What had she learned in that cafe?

"Oh, Selwyn was so right about you," she said, lofty and warm. It was a strange balance of the two, as she stood up with Draco's assistance. "It's like you _want_ people to pick your brain."

"I don't, actually," Hermione's neck heated up, along the back, as she stared down Mrs. Malfoy's rich black shoes.

"I used to be the same, so -- " she gestured in the air as if she were trying to grab the words. "Spirited."

Draco made a sound, as if in amusement, and his mother silenced him with a look.
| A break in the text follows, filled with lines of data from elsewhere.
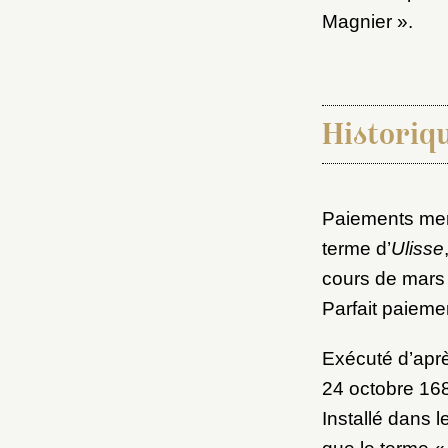
M
Magnier ».
Nouve
Historiq
Cré
Paiements ment
terme d’
Ulisse
cours de mars
Parfait paieme
Exécuté d’aprè
24 octobre 168
Installé dans 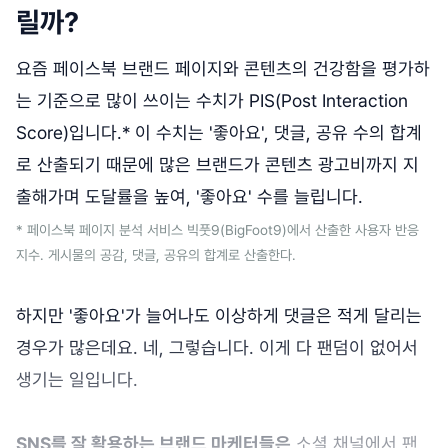
릴까?
요즘 페이스북 브랜드 페이지와 콘텐츠의 건강함을 평가하
는 기준으로 많이 쓰이는 수치가 PIS(Post Interaction
Score)입니다.* 이 수치는 '좋아요', 댓글, 공유 수의 합계
로 산출되기 때문에 많은 브랜드가 콘텐츠 광고비까지 지
출해가며 도달률을 높여, '좋아요' 수를 늘립니다.
* 페이스북 페이지 분석 서비스 빅풋9(BigFoot9)에서 산출한 사용자 반응
지수. 게시물의 공감, 댓글, 공유의 합계로 산출한다.
하지만 '좋아요'가 늘어나도 이상하게 댓글은 적게 달리는
경우가 많은데요. 네, 그렇습니다. 이게 다 팬덤이 없어서
생기는 일입니다.
SNS를 잘 활용하는 브랜드 마케터들은
소셜 채널에서 팬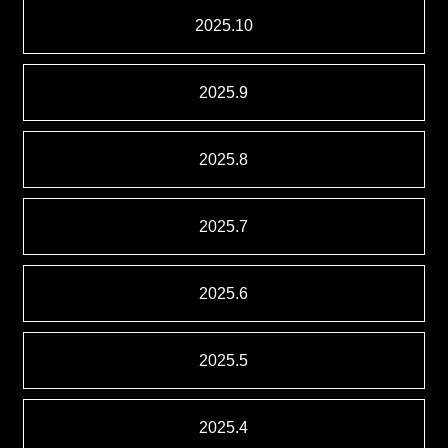
2025.10
2025.9
2025.8
2025.7
2025.6
2025.5
2025.4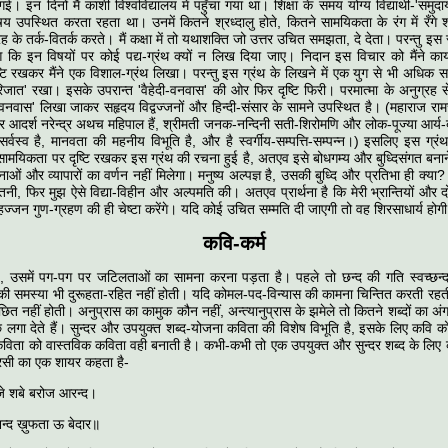
। इन दिनों मैं काशी विश्वविद्यालय में पहुँचा गया था। शिक्षा के समय योग्य विद्यार्थी-'सम
षय उपस्थित करता रहता था। उनमें कितने श्रध्दालु होते, कितने सामयिकता के रंग में रँगे
 के तर्क-वितर्क करते। मैं कक्षा में तो यथाशक्ति जो उत्तर उचित समझता, दे देता। परन्तु इस संघर
आ कि इन विषयों पर कोई पद्य-ग्रंथ क्यों न लिख दिया जाए। निदान इस विचार को मैंने कार
टि रखकर मैंने एक विशाल-ग्रंथ लिखा। परन्तु इस ग्रंथ के लिखने में एक युग से भी अधिक 
रिजात' रखा। इसके उपरान्त 'वैहेदी-वनवास' की ओर फिर दृष्टि फिरी। परमात्मा के अनुग्रह से 
नवास' लिखा जाकर सहृदय विद्वज्जनों और हिन्दी-संसार के सामने उपस्थित है। (महाराज रामचन्द्
 आदर्श नरेन्द्र अथच महिपाल हैं, श्रीमती जनक-नन्दिनी सती-शिरोमणि और लोक-पूज्या आर्य-
सर्वस्व है, मानवता की महनीय विभूति है, और है स्वर्गीय-सम्पत्ति-सम्पन्न।) इसलिए इस ग्रंथ
ामयिकता पर दृष्टि रखकर इस ग्रंथ की रचना हुई है, अतएव इसे बोधगम्य और बुध्दिसंगत बनाने
ओं और व्यापारों का वर्णन नहीं मिलेगा। मनुष्य अल्पज्ञ है, उसकी बुध्दि और प्रतिभा ही क्या
ी, फिर मुझ ऐसे विद्या-विहीन और अल्पमति की। अतएव प्रार्थना है कि मेरी भ्रान्तियों और दो
ज्जन गुण-ग्रहण की ही चेष्टा करेंगे। यदि कोई उचित सम्मति दी जाएगी तो वह शिरसाधार्य होग
कवि-कर्म
ै, उसमें पग-पग पर जटिलताओं का सामना करना पड़ता है। पहले तो छन्द की गति स्वच्छन्द ब
ं की समस्या भी दुरूहता-रहित नहीं होती। यदि कोमल-पद-विन्यास की कामना चिन्तित करती रहती
ंछित नहीं होती। अनुप्रास का कामुक कौन नहीं, अन्त्यानुप्रास के झमेले तो कितने शब्दों का अंग
छ लगा देते हैं। सुन्दर और उपयुक्त शब्द-योजना कविता की विशेष विभूति है, इसके लिए कवि
ि कविता को वास्तविक कविता वही बनाती है। कभी-कभी तो एक उपयुक्त और सुन्दर शब्द के लिए क
रसी का एक शायर कहता है-
े शबे बरोज आरन्द।
शन्द ख़ुफता ऊ बेदार॥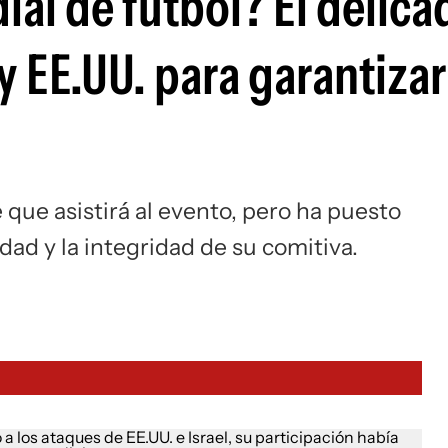
ial de fútbol? El delica
 y EE.UU. para garantizar
e que asistirá al evento, pero ha puesto
dad y la integridad de su comitiva.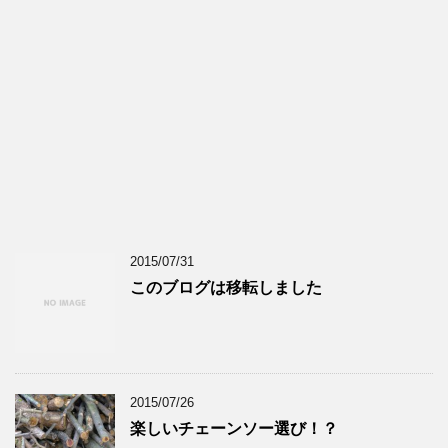
2015/07/31
このブログは移転しました
2015/07/26
楽しいチェーンソー選び！？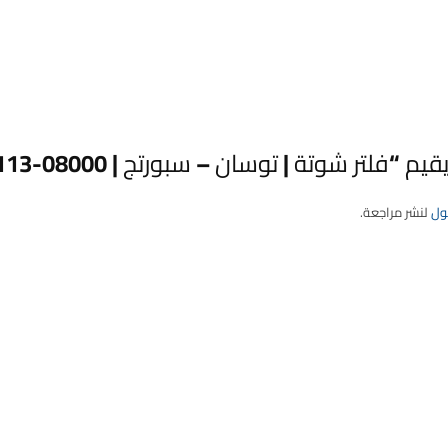
لتر شوتة | توسان – سبورتج | KEEP | 28113-08000”
ول
لنشر مراجعة.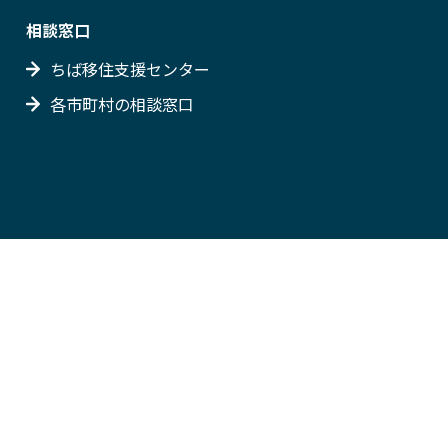
相談窓口
ちば移住支援センター
各市町村の相談窓口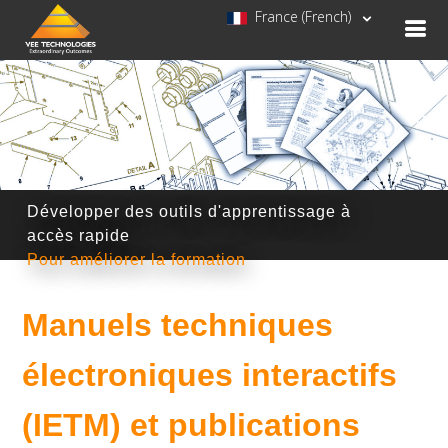
France (French)
Développer des outils d'apprentissage à
accès rapide
Pour améliorer la formation
Manuels techniques
électroniques interactifs
(IETM) et publications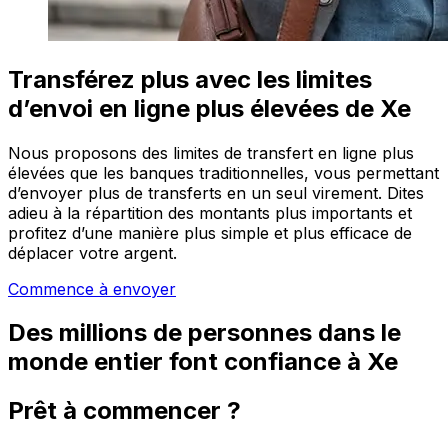
Transférez plus avec les limites
d’envoi en ligne plus élevées de Xe
Nous proposons des limites de transfert en ligne plus
élevées que les banques traditionnelles, vous permettant
d’envoyer plus de transferts en un seul virement. Dites
adieu à la répartition des montants plus importants et
profitez d’une manière plus simple et plus efficace de
déplacer votre argent.
Commence à envoyer
Des millions de personnes dans le
monde entier font confiance à Xe
Prêt à commencer ?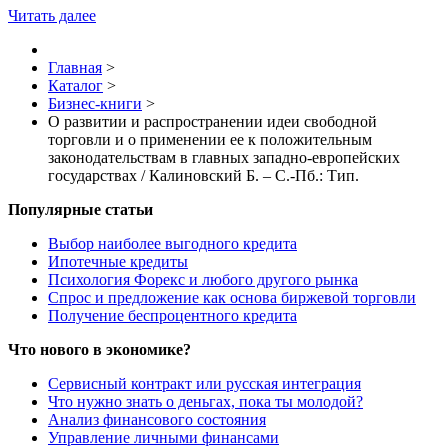
Читать далее
Главная
>
Каталог
>
Бизнес-книги
>
О развитии и распространении идеи свободной
торговли и о применении ее к положительным
законодательствам в главных западно-европейских
государствах / Калиновский Б. – С.-Пб.: Тип.
Популярные статьи
Выбор наиболее выгодного кредита
Ипотечные кредиты
Психология Форекс и любого другого рынка
Спрос и предложение как основа биржевой торговли
Получение беспроцентного кредита
Что нового в экономике?
Сервисный контракт или русская интеграция
Что нужно знать о деньгах, пока ты молодой?
Анализ финансового состояния
Управление личными финансами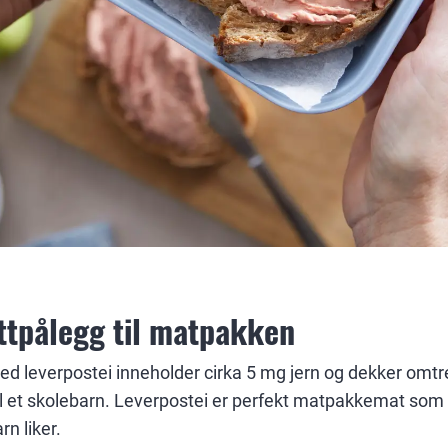
ttpålegg til matpakken
ed leverpostei inneholder cirka 5 mg jern og dekker omtr
il et skolebarn. Leverpostei er perfekt matpakkemat som
n liker.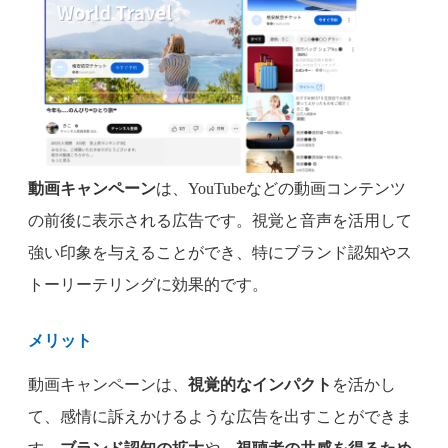
動画キャンペーン
は、YouTubeなどの動画コンテンツ
の前後に表示される広告です。視覚と音声を活用して
強い印象を与えることができ、特にブランド認知やス
トーリーテリングに効果的です。
メリット
動画キャンペーンは、
視覚的なインパクト
を活かし
て、感情に訴えかけるような広告を出すことができま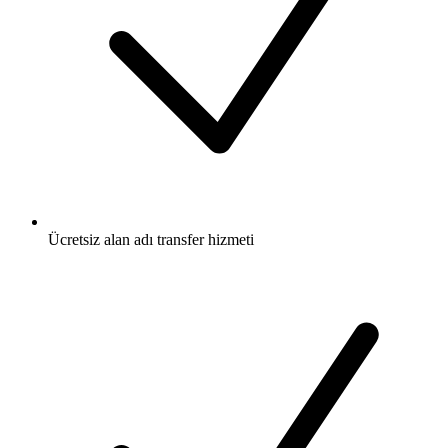
Ücretsiz
alan adı transfer hizmeti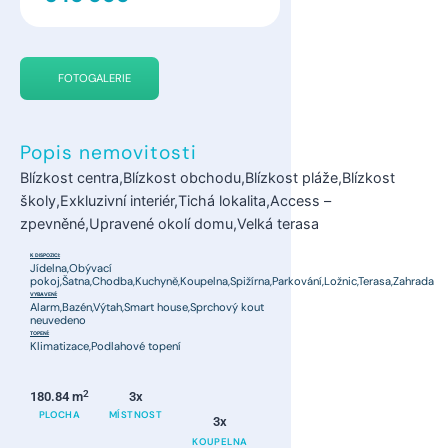
FOTOGALERIE
Popis nemovitosti
Blízkost centra,Blízkost obchodu,Blízkost pláže,Blízkost
školy,Exkluzivní interiér,Tichá lokalita,Access –
zpevněné,Upravené okolí domu,Velká terasa
K DISPOZICI:
Jídelna,Obývací
pokoj,Šatna,Chodba,Kuchyně,Koupelna,Spižírna,Parkování,Ložnic,Terasa,Zahrada
VYBAVENÍ:
Alarm,Bazén,Výtah,Smart house,Sprchový kout
neuvedeno
TOPENÍ:
Klimatizace,Podlahové topení
2
180.84 m
3x
PLOCHA
MÍSTNOST
3x
KOUPELNA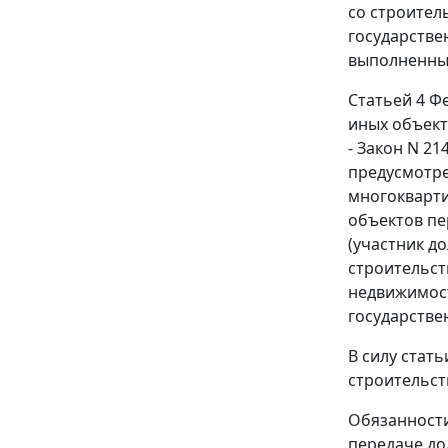
со строител
государстве
выполненные
Статьей 4
Фе
иных объект
- Закон N 21
предусмотре
многокварти
объектов пе
(участник д
строительст
недвижимост
государстве
В силу
стать
строительст
Обязанности
передаче до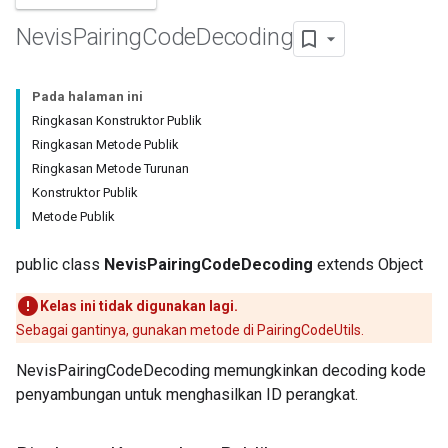
Nevis
Pairing
Code
Decoding
Pada halaman ini
Ringkasan Konstruktor Publik
Ringkasan Metode Publik
Ringkasan Metode Turunan
Konstruktor Publik
Metode Publik
public class
NevisPairingCodeDecoding
extends Object
Kelas ini tidak digunakan lagi.
Sebagai gantinya, gunakan metode di PairingCodeUtils.
NevisPairingCodeDecoding memungkinkan decoding kode
penyambungan untuk menghasilkan ID perangkat.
Hermione crossed and uncrossed her arms, as she tried to find the best way to disguise her oversized t-shirt with a cartoon cat on it. Her pajama pants were a lost cause, printed with owls with glasses and stacks of books. They were just pajamas, no one ever saw them, and if they did, it hardly mattered. At least her robe was practical, in a deep blue, and she did her best to hide within it.

"So, you wanted me to come up, to..." Hermione looked at Draco, uncertainty in her voice and in the angle of her brows.

"Yes, well," Mrs. Malfoy gave Hermione a once-over, as her head gently rested from side to side. "I wanted to tell you that I couldn't hope to teach you anything about guarding your mind."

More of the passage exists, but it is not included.